Embora a migração tenha ajudado a estabilizar a população, o número de imigrantes diminuiu devido ao endurecimento das políticas contra trabalhadores migrantes e à queda dos salários.
A pandemia e, agora, a guerra na Ucrânia agravaram ainda mais o problema, com estimativas apontando até 150.000 soldados russos mortos.
Números e perspectivas
No primeiro semestre de 2024, a Rússia registrou 599.600 nascimentos, ou seja, 16.000 a menos do que no mesmo período de 2023, marcando o número mais baixo desde 1999. Além disso, as mortes aumentaram em 49.000, embora, por outro lado, a imigração tenha crescido 20%. Segundo estimativas da CIA, a Rússia estaria atualmente entre os 40 países com a menor taxa de natalidade em 2023.
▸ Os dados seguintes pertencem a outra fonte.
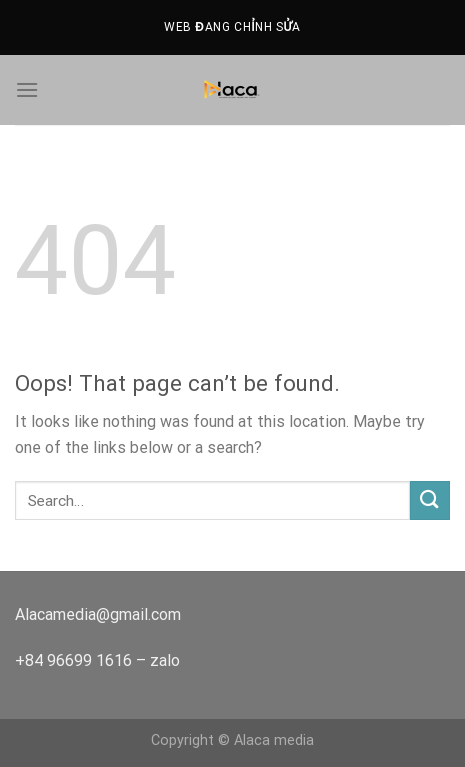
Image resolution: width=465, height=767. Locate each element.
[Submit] (430, 500)
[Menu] (27, 89)
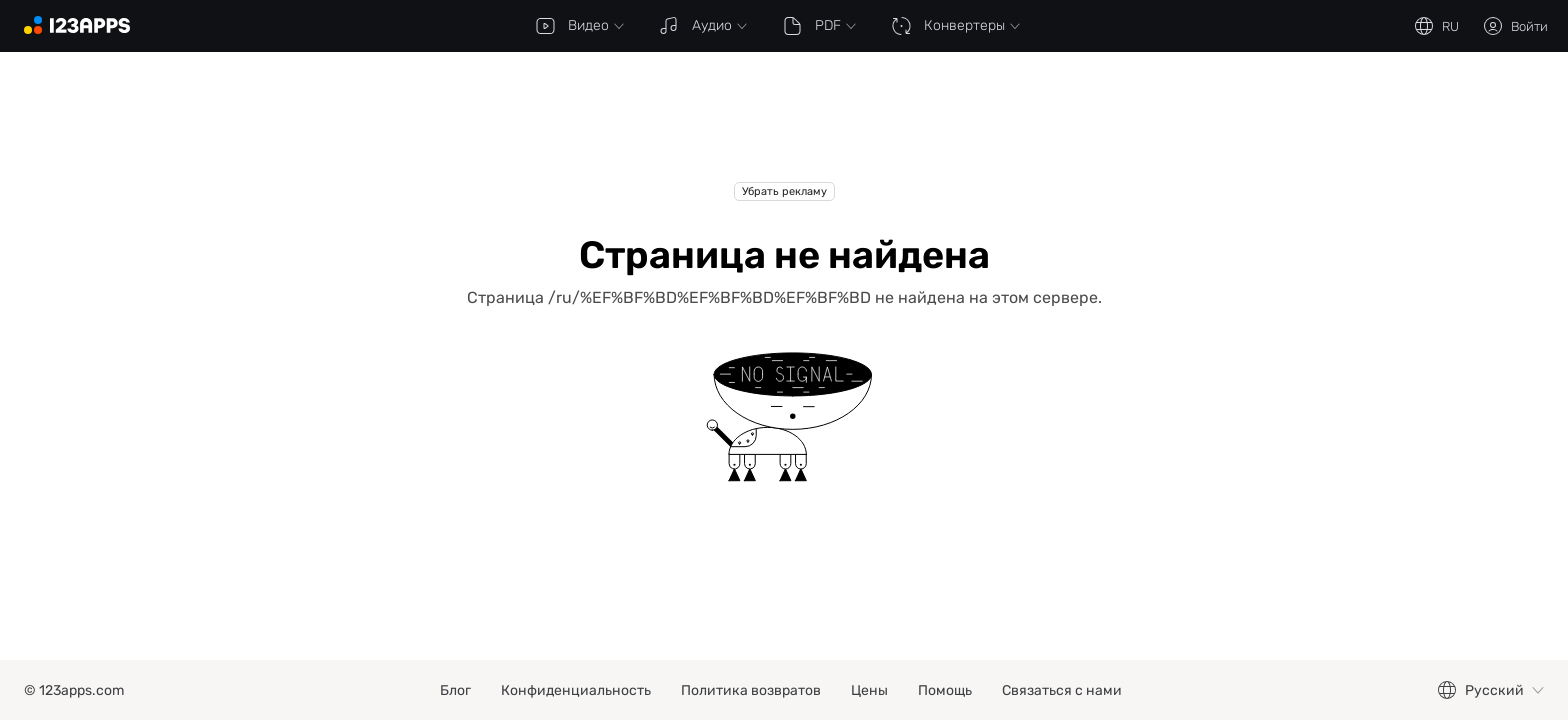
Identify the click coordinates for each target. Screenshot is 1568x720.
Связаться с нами (1062, 690)
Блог (455, 690)
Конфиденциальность (576, 690)
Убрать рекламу (784, 191)
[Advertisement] (784, 132)
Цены (869, 690)
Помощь (945, 690)
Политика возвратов (751, 690)
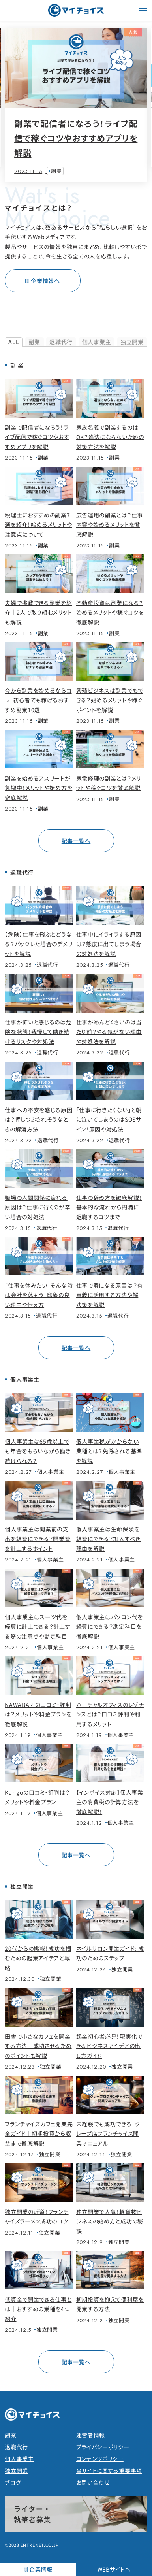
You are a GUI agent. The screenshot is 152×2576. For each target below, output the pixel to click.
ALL (13, 342)
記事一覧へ (76, 841)
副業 (34, 342)
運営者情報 (90, 2435)
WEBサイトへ (114, 2569)
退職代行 (61, 342)
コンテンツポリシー (100, 2459)
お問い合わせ (93, 2482)
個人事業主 (96, 342)
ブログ (13, 2482)
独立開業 (132, 342)
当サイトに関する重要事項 (109, 2470)
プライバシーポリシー (102, 2447)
Sem dúvida, muitas mulheres russas questionam se a solução para o problema da natalidade passa por restringir a "propaganda child-free". Muitas destacam que a verdadeira razão por trás da decisão de não ter filhos está na falta de recursos financeiros e na insegurança econômica.
Casos como o de Alina Rzhanova, de Yaroslavl, enfatizam: "as pessoas querem ter filhos, mas não têm dinheiro". Yana, uma mulher em Moscou que decidiu não ter filhos, também argumenta que garantir condições de vida decentes e acessíveis seria uma solução mais eficaz do que impor proibições.
Um terreno fértil
No contexto mais amplo, como aponta o New York Times, é provável que a Rússia utilize essa lei, ao menos em parte, para alinhar-se ideologicamente contra o Ocidente. De fato, Vyacheslav Volodin, chefe da Duma, declarou que "a política ocidental em relação às crianças tem sido desastrosa" e destacou a necessidade de criar as novas gerações com base em valores familiares tradicionais.
Independentemente disso, especialistas questionam a eficácia dessa medida para aumentar a natalidade. O demógrafo Alexey Raksha afirmou que essa proibição não influenciará na taxa de nascimentos na Rússia e que a decisão tem mais motivação política do que demográfica.
Segundo pesquisas de 2022, apenas 2,4% das mulheres russas e 3,5% dos homens disseram não querer ter filhos. Para o analista político Ilya Grashchenkov, o governo utiliza essas leis para reforçar seu compromisso com os valores tradicionais, contrastando-os com os do Ocidente.
Em resumo
Fica claro que a nova lei reflete a insistência do governo em reforçar os valores familiares tradicionais como um pilar da identidade russa. No entanto, assim como em tantos outros países onde a natalidade foi tratada como uma crise, é possível que o verdadeiro impulso demográfico esteja em outro lugar — como na melhoria das condições de vida, conforme apontado pelas mulheres — em vez de impor sanções ou censurar escolhas de vida alternativas, mais próximas da ficção científica.